The company will set up its project 15 miles off the coast of Martha’s Vineyard and expects it to begin producing energy in 2023.

Once operating, the installation is slated to provide carbon-free power to 400,000 residences and businesses in the state of Massachusetts, according to GE.

FEMA LOOKING TO REVISE FLOOD INSURANCE PROGRAM STANDARDS: FEMA is weighing a revision to decades-old minimum floodplain management standards, compliance with which allow for states’ participation in the National Flood Insurance Program.

The agency issued a request for information from the public yesterday as part of a review of the standards, which are meant to encourage states and localities to adopt adequate floodplain management measures for land development projects.

The White House, in announcing the move, pointed to the worsening toll of flood events in recent years as demonstrating the necessity of updating NFIP standards.

FEMA said in a public notice it wants updated standards to “better align the NFIP with the current understanding of flood risk and flood risk reduction approaches.”

The Rundown

Wall Street Journal Oil prices have topped $80. But don’t expect a spending bonanza from shale drillers

Chicago Tribune Pritzker’s energy policy promises 40% renewable power by 2030. But Illinois has fallen short of earlier targets.

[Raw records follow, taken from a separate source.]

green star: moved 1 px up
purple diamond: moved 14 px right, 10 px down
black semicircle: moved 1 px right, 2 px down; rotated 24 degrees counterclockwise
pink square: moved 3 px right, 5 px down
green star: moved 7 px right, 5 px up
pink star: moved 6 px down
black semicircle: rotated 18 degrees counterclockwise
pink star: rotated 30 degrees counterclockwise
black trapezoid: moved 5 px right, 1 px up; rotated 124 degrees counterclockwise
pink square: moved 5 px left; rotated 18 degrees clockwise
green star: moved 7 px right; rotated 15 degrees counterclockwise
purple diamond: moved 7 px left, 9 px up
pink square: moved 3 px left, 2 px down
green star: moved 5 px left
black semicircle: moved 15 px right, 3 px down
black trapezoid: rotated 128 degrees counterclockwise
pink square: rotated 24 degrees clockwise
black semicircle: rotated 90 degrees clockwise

Washington Post White House launches climate initiatives to arm communities against floods, extreme weather

Reuters Rocking down to Electric Avenue? Good luck charging your car

Calendar

TUESDAY | OCT. 19

10 a.m. 366 Dirksen. The Senate Energy and Natural Resources Committee will hold a hearing to consider the nominations of Willie Phillips to be a member of the Federal Energy Regulatory Commission, Brad Crabtree to be an Assistant Secretary of Energy for fossil energy and carbon management, and Charles Sams III to be director of the National Park Service.